# WORK INSTRUCTION:
Below are entries. Reproduce exactly the lines between the line holding "ATIA/ATAS membership, and" and the line holding "Note on using", inclusive, and only those.

Segment Open

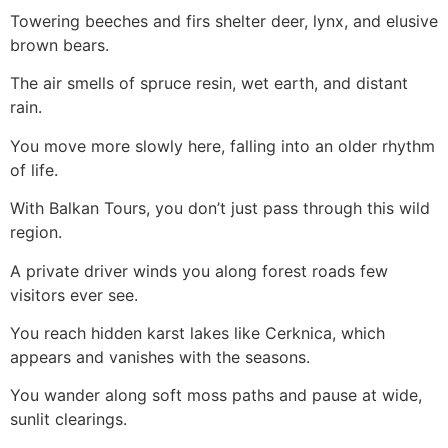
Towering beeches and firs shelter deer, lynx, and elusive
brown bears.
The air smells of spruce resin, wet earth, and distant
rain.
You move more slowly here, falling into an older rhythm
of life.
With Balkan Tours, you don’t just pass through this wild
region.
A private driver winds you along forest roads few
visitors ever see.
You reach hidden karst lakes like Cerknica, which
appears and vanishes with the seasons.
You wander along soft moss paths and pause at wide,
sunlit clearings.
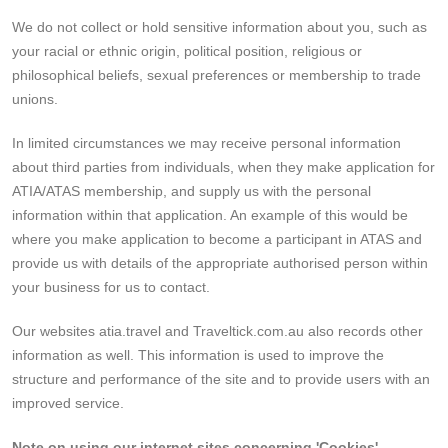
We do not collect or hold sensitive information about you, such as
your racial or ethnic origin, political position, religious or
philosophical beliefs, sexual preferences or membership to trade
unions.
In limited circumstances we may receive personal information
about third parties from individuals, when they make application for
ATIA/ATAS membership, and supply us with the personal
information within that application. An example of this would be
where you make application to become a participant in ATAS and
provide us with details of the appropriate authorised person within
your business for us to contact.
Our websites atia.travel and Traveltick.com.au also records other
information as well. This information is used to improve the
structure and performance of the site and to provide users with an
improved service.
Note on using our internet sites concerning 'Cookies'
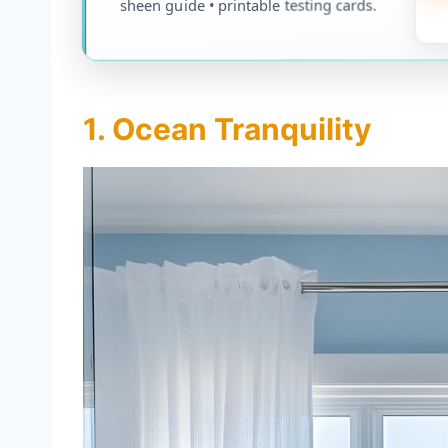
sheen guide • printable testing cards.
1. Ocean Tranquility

Segment Closed
Segment Open

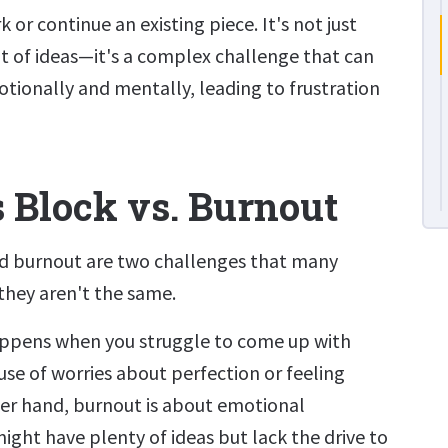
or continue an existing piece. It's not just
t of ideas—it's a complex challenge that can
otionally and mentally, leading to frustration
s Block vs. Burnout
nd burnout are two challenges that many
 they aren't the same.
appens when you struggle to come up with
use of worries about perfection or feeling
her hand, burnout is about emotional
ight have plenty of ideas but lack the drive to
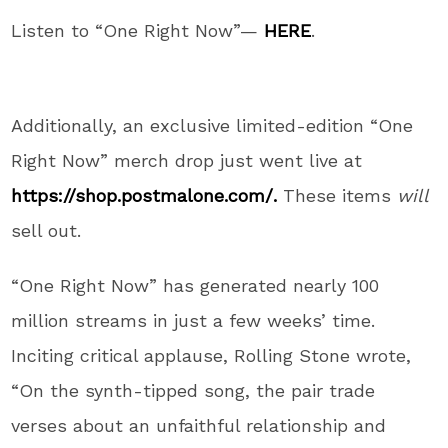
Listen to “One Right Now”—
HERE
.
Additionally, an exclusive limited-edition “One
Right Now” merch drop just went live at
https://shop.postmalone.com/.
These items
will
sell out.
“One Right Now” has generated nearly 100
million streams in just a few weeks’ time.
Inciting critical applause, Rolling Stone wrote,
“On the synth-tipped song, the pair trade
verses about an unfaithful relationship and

Segment Closed

# ANSWER SECTION:
ATIA/ATAS membership, and supply us with the personal
information within that application. An example of this would be
where you make application to become a participant in ATAS and
provide us with details of the appropriate authorised person within
your business for us to contact.
Our websites atia.travel and Traveltick.com.au also records other
information as well. This information is used to improve the
structure and performance of the site and to provide users with an
improved service.
Note on using our internet sites concerning 'Cookies'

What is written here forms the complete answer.